Li Chen, Liang Yan, Xu Menglin, Wang Hailiang, Wang Chongming, Huang Jie
Key Laboratory of Maricultural Organism Disease Control, Ministry of Agriculture, Yellow Sea Fisheries Research Institute, Chinese Academy of Fishery Sciences, No. 106 Nanjing Road, Qingdao, 266071, China.
Function Laboratory for Marine Fisheries Science and Food Production Processes, Qingdao National Laboratory for Marine Science and Technology, Qingdao, 266071, China.
Biotechnol Lett. 2019 Oct;41(10):1105-1110. doi: 10.1007/s10529-019-02720-3. Epub 2019 Aug 13.

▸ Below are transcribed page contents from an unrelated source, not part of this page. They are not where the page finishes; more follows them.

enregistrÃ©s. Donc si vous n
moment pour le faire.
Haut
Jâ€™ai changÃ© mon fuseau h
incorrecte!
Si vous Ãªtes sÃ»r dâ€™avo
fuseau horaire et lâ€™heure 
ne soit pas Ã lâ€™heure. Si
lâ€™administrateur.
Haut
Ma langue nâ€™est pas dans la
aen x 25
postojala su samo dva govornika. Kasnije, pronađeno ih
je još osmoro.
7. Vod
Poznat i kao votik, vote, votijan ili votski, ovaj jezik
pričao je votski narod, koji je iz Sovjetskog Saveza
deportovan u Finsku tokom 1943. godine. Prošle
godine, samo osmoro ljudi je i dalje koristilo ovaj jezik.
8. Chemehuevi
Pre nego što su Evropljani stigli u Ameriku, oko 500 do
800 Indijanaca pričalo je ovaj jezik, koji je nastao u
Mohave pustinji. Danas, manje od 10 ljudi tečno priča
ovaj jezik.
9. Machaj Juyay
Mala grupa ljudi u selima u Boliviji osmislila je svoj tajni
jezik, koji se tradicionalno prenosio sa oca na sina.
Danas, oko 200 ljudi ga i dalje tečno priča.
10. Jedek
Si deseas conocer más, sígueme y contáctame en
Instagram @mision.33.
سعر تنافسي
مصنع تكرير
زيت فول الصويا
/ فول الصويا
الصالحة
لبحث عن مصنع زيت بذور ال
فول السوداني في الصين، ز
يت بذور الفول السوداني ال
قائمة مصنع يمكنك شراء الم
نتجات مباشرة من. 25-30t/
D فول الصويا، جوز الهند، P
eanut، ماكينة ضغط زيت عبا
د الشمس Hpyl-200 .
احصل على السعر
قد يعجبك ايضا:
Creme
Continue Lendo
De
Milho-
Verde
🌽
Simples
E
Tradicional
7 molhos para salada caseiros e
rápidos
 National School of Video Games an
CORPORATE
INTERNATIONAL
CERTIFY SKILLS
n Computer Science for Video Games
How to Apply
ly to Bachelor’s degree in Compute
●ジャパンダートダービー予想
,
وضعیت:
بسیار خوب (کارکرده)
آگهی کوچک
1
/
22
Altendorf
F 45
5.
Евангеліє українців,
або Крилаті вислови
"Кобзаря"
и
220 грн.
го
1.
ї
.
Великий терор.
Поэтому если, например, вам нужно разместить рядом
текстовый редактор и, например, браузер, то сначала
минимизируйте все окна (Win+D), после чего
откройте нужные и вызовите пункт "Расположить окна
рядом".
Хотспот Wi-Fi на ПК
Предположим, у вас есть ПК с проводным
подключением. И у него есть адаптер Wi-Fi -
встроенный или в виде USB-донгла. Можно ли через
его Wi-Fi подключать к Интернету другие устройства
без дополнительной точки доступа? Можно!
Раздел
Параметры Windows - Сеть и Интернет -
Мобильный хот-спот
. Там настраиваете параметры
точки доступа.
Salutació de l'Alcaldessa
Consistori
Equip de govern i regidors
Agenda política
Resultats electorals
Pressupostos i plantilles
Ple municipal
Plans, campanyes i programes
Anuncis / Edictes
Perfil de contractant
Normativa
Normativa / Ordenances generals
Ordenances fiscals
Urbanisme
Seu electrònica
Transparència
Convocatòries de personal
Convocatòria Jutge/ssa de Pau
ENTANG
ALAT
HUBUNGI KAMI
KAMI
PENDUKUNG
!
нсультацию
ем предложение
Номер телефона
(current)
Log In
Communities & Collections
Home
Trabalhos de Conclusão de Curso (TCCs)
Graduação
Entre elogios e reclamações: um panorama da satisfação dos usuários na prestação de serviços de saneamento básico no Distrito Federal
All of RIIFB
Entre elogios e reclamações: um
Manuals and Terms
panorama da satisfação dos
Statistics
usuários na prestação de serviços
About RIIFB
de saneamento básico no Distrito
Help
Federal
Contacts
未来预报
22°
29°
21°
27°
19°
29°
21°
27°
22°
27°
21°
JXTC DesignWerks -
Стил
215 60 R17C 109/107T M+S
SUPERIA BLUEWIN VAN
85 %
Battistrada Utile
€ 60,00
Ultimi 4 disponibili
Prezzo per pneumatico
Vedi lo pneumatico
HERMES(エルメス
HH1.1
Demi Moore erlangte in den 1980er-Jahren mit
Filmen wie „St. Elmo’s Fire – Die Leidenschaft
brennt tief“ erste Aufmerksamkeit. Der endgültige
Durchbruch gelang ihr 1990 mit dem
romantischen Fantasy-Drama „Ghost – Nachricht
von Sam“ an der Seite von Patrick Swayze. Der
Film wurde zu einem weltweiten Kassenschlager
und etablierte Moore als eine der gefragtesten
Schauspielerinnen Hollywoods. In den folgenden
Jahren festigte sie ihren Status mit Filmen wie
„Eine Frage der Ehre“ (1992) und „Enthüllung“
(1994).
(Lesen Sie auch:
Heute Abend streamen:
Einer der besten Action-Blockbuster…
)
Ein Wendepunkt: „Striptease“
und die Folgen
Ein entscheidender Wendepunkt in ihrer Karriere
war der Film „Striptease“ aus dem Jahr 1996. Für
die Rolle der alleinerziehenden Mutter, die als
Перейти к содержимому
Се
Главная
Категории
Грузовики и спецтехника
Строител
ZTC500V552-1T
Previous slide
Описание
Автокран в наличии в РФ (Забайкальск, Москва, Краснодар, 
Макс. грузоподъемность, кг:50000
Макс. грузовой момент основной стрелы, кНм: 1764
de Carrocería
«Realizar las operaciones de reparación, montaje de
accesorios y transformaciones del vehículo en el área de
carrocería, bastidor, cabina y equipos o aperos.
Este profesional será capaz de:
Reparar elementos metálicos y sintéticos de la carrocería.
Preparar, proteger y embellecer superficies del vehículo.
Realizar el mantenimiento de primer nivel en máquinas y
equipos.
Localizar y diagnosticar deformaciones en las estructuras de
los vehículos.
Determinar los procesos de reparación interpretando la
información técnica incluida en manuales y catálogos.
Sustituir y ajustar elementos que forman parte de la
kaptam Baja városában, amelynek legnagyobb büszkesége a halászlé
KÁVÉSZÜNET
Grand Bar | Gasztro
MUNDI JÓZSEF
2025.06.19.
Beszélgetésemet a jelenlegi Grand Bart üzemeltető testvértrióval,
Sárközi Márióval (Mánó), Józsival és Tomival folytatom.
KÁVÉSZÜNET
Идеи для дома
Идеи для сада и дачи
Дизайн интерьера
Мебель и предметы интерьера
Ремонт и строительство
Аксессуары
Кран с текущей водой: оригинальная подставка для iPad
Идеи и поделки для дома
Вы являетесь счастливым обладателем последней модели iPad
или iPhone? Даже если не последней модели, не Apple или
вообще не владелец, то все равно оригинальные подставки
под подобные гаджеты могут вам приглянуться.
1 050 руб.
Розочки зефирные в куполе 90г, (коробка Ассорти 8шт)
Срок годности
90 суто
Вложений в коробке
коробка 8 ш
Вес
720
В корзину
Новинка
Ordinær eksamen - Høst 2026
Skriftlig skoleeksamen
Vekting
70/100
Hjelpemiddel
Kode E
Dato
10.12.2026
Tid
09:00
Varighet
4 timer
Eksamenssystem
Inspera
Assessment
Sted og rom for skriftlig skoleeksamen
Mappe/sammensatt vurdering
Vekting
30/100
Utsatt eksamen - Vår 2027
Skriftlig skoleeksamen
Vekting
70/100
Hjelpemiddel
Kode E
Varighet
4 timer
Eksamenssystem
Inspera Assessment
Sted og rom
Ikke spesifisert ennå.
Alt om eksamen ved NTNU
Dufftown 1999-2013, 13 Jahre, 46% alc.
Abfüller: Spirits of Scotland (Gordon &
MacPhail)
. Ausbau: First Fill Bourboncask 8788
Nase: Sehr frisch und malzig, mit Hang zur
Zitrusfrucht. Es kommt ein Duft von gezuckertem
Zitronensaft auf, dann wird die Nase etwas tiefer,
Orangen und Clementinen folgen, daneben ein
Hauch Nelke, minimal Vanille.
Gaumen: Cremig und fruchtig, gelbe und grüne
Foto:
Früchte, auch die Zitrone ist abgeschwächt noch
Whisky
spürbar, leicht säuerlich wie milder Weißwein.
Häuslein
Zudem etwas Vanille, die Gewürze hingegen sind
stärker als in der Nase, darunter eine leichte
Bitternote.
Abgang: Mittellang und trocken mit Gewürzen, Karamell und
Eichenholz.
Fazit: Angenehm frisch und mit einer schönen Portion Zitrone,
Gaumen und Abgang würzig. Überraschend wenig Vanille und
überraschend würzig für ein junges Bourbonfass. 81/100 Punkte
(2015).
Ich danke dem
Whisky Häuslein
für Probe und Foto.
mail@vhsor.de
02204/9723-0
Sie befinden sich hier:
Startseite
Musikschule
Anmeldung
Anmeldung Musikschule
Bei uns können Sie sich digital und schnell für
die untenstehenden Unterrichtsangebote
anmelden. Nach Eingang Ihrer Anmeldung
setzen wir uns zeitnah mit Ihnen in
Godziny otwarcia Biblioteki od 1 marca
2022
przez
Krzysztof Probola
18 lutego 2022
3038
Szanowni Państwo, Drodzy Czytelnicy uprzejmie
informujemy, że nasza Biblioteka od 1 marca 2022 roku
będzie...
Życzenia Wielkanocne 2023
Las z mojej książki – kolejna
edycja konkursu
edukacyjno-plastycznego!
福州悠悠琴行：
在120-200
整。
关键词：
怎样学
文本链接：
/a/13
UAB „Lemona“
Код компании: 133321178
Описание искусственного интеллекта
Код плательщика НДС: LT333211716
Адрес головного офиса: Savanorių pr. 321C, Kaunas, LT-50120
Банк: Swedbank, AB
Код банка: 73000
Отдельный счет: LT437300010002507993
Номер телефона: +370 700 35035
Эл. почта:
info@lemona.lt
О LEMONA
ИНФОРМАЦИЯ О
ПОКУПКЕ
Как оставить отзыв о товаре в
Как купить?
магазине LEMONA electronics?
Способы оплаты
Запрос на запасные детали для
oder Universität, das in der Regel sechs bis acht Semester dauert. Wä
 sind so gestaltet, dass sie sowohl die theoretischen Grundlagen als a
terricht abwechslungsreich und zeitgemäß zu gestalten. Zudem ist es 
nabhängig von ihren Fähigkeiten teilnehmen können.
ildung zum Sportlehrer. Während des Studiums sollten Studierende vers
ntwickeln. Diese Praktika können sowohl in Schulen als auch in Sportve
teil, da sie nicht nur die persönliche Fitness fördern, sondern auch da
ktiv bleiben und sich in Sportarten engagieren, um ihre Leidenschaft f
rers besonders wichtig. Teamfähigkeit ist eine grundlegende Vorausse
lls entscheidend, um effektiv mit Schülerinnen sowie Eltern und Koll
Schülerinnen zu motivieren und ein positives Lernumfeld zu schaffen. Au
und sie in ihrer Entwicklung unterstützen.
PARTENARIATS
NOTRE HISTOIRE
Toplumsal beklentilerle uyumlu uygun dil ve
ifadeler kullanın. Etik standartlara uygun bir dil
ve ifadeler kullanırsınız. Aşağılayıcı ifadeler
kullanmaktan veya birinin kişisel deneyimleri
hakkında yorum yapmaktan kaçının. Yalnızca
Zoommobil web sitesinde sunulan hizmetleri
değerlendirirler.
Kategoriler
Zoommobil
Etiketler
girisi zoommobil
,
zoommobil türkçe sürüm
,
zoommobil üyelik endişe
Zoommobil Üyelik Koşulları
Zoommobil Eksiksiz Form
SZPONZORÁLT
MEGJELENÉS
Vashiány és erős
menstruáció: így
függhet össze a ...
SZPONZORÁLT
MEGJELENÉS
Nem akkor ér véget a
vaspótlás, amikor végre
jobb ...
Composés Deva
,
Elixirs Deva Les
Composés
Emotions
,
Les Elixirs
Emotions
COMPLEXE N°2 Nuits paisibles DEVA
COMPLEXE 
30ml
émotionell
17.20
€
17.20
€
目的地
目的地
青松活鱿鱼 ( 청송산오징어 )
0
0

Atomic force microscopy (AFM) is a sophisticated imaging tool with nanoscale resolution that is widely used in structural biology, cell biology, and material science, among other fields. However, to date it has rarely been applied to the study of aquatic animals, especially on one of the main cultured species, shrimp. One reason for this is that no shrimp cell line established until now, primary cell is fragile and difficult to be studied under AFM. In this study, we used AFM to image three different types of biological material from shrimp (Litopenaeus vannamei) in air, including hemocytes and two associated pathogens. Without obvious deformations when the cells were imaged in air and in the case for the haemocytes and the cells were fixed as well. The result suggests hydrophobic glass coverslips are a suitable substrate for adhesion of these samples. The method described here can be applied to the preparation of other fragile biological samples from aquatic animals for high-resolution analyses of host-pathogen interactions and other basic physiological processes.